- Task description
Instruction for the entries that follow: retype exactly the lines from the line with "Permanente Tastatur- und Mausemulation" to the line with "10.000 Metern bei Verwendung von Lichtwellenl", both included, and omit all others.

- Dataset
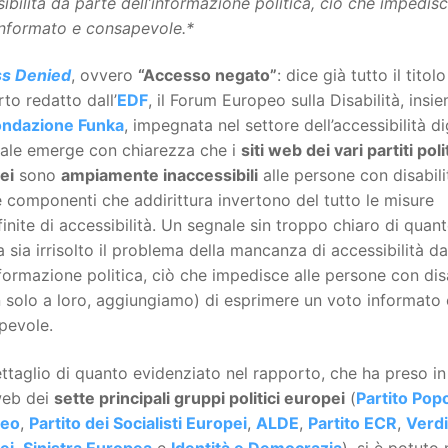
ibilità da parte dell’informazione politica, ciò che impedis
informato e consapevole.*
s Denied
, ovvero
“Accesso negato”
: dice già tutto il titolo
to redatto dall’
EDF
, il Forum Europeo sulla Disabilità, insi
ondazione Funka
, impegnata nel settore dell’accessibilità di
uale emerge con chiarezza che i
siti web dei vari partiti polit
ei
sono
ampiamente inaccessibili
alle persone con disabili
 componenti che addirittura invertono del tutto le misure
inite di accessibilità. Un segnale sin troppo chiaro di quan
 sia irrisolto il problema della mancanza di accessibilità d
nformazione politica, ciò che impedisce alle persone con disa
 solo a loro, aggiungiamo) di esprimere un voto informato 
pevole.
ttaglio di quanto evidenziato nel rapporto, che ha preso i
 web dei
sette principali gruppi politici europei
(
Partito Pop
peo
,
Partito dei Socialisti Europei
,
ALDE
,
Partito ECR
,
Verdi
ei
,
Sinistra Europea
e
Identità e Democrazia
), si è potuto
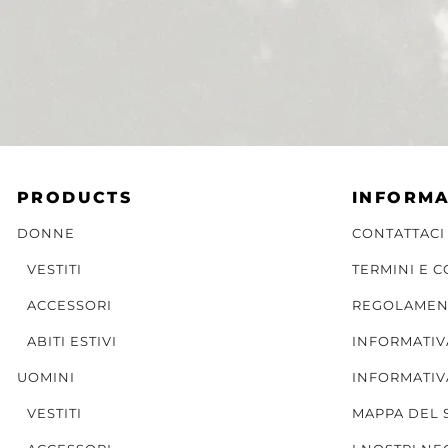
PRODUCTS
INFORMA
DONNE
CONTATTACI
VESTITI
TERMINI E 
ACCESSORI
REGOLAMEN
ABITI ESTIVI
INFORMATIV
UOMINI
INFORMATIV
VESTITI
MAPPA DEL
--
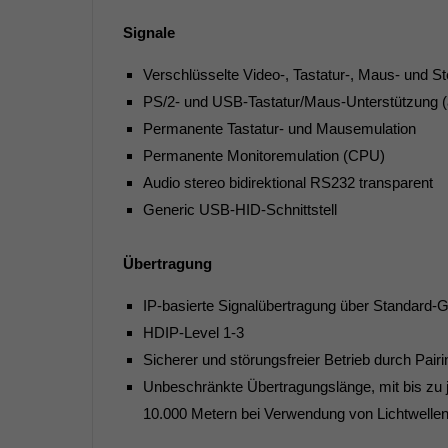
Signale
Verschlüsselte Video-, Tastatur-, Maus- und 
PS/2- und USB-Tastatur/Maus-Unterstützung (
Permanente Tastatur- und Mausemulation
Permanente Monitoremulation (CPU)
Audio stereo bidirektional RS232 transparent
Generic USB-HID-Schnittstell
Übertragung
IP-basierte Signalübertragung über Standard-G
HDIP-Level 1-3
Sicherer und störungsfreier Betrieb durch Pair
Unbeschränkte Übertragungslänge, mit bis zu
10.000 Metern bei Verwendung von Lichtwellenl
--
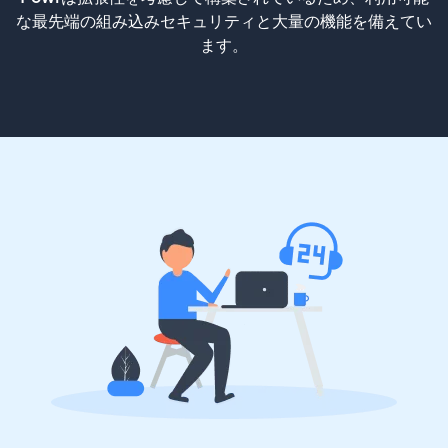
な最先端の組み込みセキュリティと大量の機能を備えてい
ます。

- Response area
Permanente Tastatur- und Mausemulation
Permanente Monitoremulation (CPU)
Audio stereo bidirektional RS232 transparent
Generic USB-HID-Schnittstell
Übertragung
IP-basierte Signalübertragung über Standard-G
HDIP-Level 1-3
Sicherer und störungsfreier Betrieb durch Pair
Unbeschränkte Übertragungslänge, mit bis zu
10.000 Metern bei Verwendung von Lichtwellenl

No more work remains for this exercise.